## Task item
Transcribe the data exactly, pictures excluded.

(Stored data entries)
══════
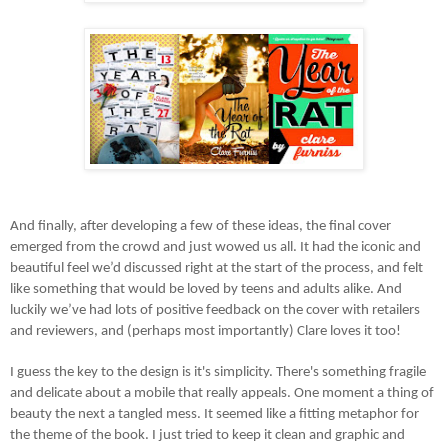
And finally, after developing a few of these ideas, the final cover
emerged from the crowd and just wowed us all. It had the iconic and
beautiful feel we’d discussed right at the start of the process, and felt
like something that would be loved by teens and adults alike. And
luckily we’ve had lots of positive feedback on the cover with retailers
and reviewers, and (perhaps most importantly) Clare loves it too!
I guess the key to the design is it's simplicity. There's something fragile
and delicate about a mobile that really appeals. One moment a thing of
beauty the next a tangled mess. It seemed like a fitting metaphor for
the theme of the book. I just tried to keep it clean and graphic and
══════
## Answer section
And finally, after developing a few of these ideas, the final cover
emerged from the crowd and just wowed us all. It had the iconic and
beautiful feel we’d discussed right at the start of the process, and felt
like something that would be loved by teens and adults alike. And
luckily we’ve had lots of positive feedback on the cover with retailers
and reviewers, and (perhaps most importantly) Clare loves it too!
I guess the key to the design is it's simplicity. There's something fragile
and delicate about a mobile that really appeals. One moment a thing of
beauty the next a tangled mess. It seemed like a fitting metaphor for
the theme of the book. I just tried to keep it clean and graphic and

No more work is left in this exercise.